-- EXCERPTED DATA follows --

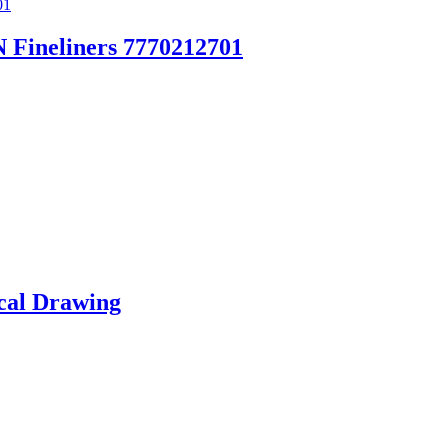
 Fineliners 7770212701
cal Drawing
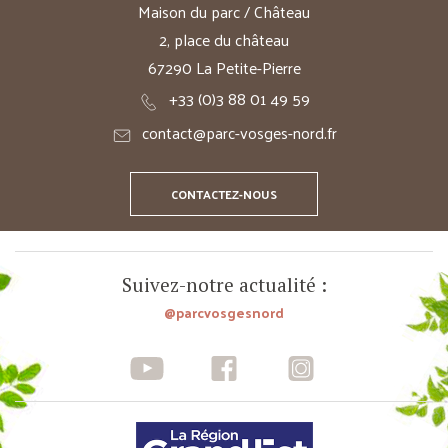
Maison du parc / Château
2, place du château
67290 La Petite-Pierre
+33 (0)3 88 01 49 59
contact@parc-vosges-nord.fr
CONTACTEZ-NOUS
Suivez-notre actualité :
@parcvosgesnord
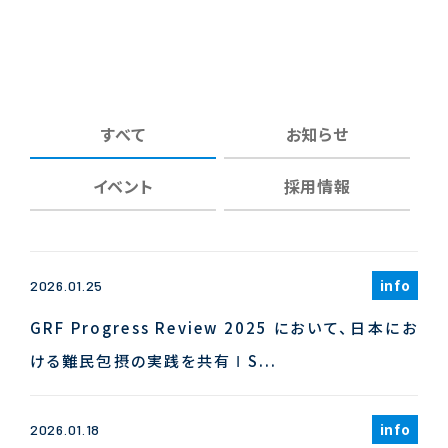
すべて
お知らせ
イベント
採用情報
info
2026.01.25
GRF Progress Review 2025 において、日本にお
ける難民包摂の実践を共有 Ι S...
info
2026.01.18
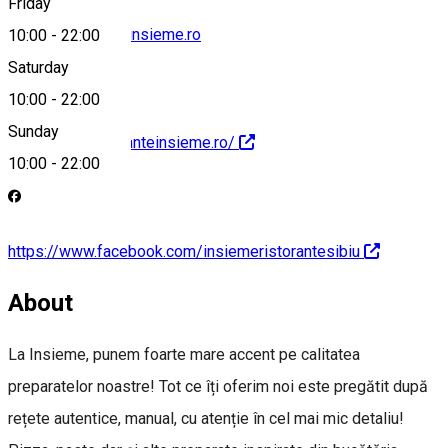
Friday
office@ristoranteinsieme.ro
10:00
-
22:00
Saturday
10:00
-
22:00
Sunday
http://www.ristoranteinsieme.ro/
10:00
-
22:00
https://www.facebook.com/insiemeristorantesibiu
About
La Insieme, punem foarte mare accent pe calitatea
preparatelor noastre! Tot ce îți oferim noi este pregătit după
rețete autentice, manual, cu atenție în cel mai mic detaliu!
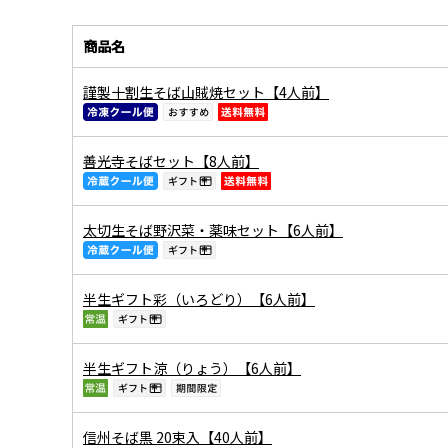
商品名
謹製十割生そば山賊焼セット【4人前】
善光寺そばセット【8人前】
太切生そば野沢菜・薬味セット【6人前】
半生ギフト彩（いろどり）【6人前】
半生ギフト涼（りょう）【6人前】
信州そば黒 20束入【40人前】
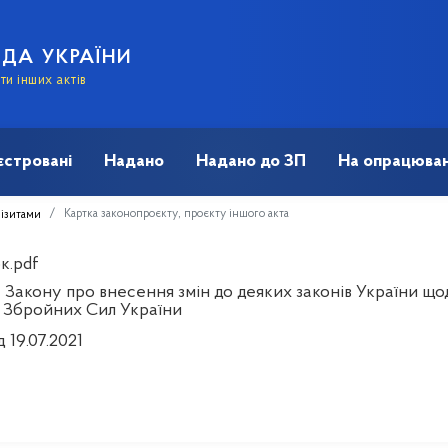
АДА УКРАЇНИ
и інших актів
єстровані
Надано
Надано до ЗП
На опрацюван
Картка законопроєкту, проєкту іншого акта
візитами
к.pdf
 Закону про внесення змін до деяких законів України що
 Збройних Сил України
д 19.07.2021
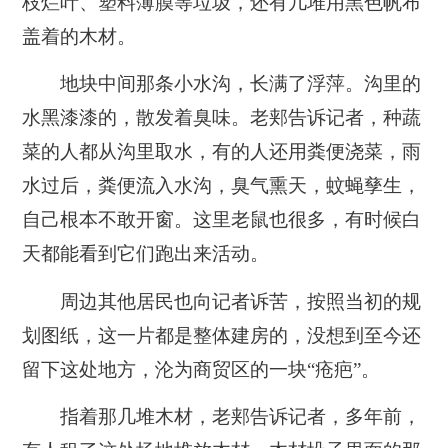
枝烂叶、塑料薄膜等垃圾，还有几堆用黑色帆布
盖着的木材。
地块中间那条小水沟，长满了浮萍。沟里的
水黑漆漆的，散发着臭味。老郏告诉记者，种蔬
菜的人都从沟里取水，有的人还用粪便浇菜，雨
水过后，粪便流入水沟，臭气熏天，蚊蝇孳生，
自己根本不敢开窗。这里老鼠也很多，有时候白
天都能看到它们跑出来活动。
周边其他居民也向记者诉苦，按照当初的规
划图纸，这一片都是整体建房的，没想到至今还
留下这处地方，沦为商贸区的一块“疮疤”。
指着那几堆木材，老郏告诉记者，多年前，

-- EXCERPTED DATA concluded --

### ACTIVITY
Set down the material again exactly. Don't carry over any pictures.

### FINISHED EXERCISE
 Fineliners 7770212701
cal Drawing
Maison du parc / Château
2, place du château
67290 La Petite-Pierre
+33 (0)3 88 01 49 59
contact@parc-vosges-nord.fr
CONTACTEZ-NOUS
Suivez-notre actualité :
@parcvosgesnord
すべて
お知らせ
イベント
採用情報
info
2026.01.25
GRF Progress Review 2025 において、日本にお
ける難民包摂の実践を共有 Ι S...
info
2026.01.18
Friday
office@ristoranteinsieme.ro
10:00
-
22:00
Saturday
10:00
-
22:00
Sunday
http://www.ristoranteinsieme.ro/
10:00
-
22:00
https://www.facebook.com/insiemeristorantesibiu
About
La Insieme, punem foarte mare accent pe calitatea
preparatelor noastre! Tot ce îți oferim noi este pregătit după
rețete autentice, manual, cu atenție în cel mai mic detaliu!
商品名
謹製十割生そば山賊焼セット【4人前】
善光寺そばセット【8人前】
太切生そば野沢菜・薬味セット【6人前】
半生ギフト彩（いろどり）【6人前】
半生ギフト涼（りょう）【6人前】
信州そば黒 20束入【40人前】
АДА УКРАЇНИ
и інших актів
єстровані
Надано
Надано до ЗП
На опрацюван
Картка законопроєкту, проєкту іншого акта
візитами
к.pdf
 Закону про внесення змін до деяких законів України що
 Збройних Сил України
д 19.07.2021
枝烂叶、塑料薄膜等垃圾，还有几堆用黑色帆布
盖着的木材。
地块中间那条小水沟，长满了浮萍。沟里的
水黑漆漆的，散发着臭味。老郏告诉记者，种蔬
菜的人都从沟里取水，有的人还用粪便浇菜，雨
水过后，粪便流入水沟，臭气熏天，蚊蝇孳生，
自己根本不敢开窗。这里老鼠也很多，有时候白
天都能看到它们跑出来活动。
周边其他居民也向记者诉苦，按照当初的规
划图纸，这一片都是整体建房的，没想到至今还
留下这处地方，沦为商贸区的一块“疮疤”。
指着那几堆木材，老郏告诉记者，多年前，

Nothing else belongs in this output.